DIRECTIONS: Your answer should consist of the lines holding "Cancel", copied from the material below.
======== THE DATA
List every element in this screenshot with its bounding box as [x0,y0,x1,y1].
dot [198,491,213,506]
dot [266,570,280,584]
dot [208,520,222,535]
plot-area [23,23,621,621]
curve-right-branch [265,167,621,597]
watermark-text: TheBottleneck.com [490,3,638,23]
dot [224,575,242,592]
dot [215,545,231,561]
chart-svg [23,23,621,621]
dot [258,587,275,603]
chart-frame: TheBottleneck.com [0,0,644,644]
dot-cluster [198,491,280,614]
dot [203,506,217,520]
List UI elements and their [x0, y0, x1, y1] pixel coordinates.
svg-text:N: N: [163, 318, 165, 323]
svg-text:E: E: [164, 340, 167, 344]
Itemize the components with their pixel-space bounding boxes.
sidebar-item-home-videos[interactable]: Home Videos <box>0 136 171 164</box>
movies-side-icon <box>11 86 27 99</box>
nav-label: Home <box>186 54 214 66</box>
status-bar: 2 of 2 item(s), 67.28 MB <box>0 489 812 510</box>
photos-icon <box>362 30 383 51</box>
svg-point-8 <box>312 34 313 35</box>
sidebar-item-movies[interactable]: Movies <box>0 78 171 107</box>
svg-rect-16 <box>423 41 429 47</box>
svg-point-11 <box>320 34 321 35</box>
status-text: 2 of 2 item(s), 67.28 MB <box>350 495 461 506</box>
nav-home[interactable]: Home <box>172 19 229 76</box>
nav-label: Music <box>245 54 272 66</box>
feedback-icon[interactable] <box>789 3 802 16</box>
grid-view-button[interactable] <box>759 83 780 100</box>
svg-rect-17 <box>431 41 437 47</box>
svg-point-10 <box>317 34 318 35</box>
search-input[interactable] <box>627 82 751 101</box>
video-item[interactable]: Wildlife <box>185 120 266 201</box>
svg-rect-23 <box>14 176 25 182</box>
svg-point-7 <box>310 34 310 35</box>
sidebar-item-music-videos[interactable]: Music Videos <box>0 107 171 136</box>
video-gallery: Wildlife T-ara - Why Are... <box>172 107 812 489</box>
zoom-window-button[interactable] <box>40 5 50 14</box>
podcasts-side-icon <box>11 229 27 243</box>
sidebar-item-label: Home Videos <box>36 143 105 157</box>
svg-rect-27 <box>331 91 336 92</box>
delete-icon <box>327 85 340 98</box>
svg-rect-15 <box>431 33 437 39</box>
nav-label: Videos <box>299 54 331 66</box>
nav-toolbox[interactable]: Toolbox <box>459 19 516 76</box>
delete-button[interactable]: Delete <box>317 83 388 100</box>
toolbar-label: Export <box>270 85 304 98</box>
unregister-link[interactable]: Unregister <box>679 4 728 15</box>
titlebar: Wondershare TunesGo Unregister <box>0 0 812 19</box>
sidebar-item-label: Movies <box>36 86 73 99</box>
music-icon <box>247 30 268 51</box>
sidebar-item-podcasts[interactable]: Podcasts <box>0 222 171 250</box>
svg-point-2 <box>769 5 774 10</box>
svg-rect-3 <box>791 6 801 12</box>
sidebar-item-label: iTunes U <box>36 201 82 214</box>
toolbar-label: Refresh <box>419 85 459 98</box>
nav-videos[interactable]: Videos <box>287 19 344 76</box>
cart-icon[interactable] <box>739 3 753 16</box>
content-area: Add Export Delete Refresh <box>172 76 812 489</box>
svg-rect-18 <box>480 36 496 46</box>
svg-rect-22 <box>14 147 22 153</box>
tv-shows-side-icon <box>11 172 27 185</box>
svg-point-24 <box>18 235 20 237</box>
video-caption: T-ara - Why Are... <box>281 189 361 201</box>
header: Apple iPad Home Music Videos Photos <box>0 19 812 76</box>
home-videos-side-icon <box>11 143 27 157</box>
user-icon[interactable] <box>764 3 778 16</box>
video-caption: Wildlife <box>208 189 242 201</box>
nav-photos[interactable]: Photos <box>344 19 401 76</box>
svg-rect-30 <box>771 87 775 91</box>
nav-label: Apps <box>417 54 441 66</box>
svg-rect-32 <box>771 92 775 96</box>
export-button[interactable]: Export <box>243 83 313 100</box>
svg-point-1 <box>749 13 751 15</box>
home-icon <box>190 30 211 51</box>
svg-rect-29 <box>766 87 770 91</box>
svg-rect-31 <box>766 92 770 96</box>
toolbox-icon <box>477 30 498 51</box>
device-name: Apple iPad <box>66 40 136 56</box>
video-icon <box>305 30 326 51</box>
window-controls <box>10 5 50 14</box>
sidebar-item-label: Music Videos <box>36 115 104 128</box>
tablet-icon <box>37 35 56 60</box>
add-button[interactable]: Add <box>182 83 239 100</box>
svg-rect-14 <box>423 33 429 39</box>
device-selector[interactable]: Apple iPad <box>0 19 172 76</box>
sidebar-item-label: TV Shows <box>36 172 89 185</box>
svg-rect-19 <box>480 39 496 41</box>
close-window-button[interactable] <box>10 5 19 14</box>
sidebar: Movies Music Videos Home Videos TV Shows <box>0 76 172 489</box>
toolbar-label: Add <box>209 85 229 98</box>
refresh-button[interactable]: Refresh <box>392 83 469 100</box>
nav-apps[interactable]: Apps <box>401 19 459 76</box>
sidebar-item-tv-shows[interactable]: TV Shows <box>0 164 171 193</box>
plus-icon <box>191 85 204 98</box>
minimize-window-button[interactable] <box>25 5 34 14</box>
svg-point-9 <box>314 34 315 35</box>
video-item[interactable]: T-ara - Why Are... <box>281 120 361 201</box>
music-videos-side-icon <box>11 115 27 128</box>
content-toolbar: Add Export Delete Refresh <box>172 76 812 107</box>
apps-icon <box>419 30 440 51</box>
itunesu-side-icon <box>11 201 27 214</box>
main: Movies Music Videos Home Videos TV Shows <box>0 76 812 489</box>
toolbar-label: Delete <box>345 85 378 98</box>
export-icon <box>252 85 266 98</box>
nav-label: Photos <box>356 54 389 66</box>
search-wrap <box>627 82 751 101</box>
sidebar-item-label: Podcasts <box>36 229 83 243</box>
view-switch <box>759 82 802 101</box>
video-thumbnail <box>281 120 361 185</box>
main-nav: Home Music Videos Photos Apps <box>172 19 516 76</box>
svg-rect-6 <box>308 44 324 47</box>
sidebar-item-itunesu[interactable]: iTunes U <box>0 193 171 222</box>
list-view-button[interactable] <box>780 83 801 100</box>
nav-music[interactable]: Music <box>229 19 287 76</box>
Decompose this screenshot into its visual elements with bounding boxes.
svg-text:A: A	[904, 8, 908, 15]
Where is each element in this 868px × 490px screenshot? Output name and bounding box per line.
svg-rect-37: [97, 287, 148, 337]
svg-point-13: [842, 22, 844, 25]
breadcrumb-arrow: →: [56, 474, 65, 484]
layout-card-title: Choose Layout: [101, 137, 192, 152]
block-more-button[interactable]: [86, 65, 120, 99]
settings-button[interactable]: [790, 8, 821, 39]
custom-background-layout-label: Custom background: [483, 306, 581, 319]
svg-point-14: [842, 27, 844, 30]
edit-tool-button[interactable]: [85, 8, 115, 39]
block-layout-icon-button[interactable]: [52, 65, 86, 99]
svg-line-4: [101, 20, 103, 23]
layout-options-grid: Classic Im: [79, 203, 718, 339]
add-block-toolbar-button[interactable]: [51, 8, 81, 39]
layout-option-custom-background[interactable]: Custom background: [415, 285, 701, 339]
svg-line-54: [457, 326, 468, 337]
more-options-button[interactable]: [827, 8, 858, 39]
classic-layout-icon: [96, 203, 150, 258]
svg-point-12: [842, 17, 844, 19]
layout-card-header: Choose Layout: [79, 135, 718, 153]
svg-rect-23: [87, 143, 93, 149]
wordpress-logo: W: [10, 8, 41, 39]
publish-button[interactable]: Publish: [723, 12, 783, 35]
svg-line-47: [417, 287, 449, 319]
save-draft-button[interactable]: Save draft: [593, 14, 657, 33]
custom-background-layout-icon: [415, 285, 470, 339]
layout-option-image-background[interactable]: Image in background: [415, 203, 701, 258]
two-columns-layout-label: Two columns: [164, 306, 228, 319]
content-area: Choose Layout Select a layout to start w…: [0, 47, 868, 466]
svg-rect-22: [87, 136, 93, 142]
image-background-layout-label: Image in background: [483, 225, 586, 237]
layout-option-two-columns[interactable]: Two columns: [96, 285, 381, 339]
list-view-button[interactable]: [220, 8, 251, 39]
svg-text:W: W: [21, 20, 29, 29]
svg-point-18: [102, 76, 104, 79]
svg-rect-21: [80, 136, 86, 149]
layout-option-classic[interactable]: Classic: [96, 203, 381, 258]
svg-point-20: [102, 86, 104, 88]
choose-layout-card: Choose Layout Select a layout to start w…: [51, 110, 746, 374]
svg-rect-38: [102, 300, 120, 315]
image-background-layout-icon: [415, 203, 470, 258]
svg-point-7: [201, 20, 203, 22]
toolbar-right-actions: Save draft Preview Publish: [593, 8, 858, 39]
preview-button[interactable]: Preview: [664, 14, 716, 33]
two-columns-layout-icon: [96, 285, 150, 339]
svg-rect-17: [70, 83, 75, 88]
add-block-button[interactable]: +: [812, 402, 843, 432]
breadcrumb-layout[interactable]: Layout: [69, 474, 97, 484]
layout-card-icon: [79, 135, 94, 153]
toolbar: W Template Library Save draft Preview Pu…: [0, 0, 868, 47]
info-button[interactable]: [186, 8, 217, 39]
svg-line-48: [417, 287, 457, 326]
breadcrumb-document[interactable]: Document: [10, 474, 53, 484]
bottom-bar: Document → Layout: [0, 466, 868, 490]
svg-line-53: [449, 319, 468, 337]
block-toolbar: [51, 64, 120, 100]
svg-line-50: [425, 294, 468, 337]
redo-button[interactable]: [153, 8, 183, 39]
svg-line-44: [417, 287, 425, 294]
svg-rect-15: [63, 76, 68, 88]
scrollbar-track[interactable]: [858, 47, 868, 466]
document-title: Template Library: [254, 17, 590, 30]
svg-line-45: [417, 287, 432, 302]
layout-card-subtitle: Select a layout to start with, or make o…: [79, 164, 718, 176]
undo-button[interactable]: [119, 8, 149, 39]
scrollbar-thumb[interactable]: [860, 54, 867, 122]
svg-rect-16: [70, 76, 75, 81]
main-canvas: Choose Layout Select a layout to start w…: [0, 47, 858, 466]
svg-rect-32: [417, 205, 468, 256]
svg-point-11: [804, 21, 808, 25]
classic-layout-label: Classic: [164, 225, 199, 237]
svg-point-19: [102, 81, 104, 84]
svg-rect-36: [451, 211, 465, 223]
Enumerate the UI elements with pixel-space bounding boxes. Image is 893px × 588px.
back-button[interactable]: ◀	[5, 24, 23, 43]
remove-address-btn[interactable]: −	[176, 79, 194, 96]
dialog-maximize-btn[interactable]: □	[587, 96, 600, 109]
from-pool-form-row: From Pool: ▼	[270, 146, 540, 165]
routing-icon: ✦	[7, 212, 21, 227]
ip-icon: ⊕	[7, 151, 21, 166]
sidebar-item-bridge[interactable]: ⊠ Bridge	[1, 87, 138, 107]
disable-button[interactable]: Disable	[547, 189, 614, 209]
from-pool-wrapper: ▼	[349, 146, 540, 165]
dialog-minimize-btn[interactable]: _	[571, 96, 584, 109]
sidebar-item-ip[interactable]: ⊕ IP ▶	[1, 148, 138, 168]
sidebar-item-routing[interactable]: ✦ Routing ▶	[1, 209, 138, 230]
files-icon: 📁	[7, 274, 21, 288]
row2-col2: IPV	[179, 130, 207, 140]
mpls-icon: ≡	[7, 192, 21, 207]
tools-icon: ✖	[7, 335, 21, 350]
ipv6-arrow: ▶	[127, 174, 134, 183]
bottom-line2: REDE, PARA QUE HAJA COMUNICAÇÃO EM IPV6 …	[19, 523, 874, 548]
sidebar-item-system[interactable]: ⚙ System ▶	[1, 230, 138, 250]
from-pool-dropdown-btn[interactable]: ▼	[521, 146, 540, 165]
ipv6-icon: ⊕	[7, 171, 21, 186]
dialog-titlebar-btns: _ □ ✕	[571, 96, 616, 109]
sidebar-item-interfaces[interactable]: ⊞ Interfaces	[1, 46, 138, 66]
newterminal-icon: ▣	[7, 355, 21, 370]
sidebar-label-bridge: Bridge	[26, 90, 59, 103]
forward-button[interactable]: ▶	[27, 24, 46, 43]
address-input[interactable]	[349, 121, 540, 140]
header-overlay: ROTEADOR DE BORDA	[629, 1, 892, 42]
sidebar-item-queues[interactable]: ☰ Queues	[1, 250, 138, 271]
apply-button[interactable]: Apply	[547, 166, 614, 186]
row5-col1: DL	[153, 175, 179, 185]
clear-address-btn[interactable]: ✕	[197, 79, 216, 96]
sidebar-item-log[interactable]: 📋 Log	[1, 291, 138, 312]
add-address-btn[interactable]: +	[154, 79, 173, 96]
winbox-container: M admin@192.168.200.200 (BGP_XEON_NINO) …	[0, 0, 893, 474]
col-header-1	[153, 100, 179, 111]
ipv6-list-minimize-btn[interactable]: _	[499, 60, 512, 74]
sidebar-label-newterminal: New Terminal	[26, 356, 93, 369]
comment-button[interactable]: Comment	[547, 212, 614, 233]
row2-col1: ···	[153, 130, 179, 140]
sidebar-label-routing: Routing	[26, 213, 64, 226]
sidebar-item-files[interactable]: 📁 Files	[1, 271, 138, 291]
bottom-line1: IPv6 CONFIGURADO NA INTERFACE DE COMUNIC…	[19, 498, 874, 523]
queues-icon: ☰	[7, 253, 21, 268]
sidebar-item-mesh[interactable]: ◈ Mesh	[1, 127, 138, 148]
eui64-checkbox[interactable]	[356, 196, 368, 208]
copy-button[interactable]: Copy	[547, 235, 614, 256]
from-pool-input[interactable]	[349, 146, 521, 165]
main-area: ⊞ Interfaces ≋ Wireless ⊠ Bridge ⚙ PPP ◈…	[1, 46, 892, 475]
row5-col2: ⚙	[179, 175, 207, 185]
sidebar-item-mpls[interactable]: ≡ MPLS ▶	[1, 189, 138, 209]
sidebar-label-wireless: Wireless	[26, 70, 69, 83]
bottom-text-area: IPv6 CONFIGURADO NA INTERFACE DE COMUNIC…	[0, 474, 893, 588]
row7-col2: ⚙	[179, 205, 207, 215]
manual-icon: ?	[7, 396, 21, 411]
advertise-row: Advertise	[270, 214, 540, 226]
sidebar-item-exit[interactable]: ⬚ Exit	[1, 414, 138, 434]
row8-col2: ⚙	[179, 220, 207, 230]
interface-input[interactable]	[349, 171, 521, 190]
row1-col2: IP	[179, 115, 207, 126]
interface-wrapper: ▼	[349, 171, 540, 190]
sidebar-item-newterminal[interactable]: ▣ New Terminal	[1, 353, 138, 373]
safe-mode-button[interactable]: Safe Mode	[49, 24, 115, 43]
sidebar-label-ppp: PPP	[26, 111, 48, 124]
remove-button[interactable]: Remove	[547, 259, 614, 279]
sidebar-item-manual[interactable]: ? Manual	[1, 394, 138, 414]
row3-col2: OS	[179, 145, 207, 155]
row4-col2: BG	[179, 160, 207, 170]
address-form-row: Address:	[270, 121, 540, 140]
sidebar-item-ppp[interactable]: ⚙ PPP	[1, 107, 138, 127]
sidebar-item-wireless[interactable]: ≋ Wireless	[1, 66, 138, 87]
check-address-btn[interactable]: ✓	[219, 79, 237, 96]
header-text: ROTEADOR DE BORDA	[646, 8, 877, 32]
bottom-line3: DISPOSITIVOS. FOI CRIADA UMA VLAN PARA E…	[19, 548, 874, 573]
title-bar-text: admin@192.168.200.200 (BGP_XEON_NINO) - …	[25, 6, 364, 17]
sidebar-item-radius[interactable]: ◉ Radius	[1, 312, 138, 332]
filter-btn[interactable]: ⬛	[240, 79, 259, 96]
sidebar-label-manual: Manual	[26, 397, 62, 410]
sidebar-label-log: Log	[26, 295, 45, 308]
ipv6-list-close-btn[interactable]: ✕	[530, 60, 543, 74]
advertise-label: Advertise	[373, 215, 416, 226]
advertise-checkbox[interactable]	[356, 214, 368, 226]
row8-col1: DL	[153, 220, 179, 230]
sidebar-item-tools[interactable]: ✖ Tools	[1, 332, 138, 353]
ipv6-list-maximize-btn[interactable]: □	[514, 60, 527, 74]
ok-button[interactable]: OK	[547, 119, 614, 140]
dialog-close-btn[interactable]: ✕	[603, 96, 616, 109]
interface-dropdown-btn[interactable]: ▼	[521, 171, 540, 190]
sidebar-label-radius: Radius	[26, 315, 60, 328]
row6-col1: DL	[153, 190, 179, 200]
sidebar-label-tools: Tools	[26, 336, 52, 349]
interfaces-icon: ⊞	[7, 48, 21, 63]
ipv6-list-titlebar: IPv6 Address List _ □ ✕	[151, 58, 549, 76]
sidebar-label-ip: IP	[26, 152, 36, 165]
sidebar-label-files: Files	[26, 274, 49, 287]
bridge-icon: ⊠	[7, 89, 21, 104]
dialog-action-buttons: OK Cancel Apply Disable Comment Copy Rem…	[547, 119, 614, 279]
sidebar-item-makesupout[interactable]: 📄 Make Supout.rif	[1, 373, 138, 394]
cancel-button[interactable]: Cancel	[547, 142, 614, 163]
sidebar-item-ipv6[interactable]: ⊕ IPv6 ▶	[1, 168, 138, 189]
================
YOUR RESPONSE:
dialog-action-buttons: OK Cancel Apply Disable Comment Copy Rem…	[547, 119, 614, 279]
cancel-button[interactable]: Cancel	[547, 142, 614, 163]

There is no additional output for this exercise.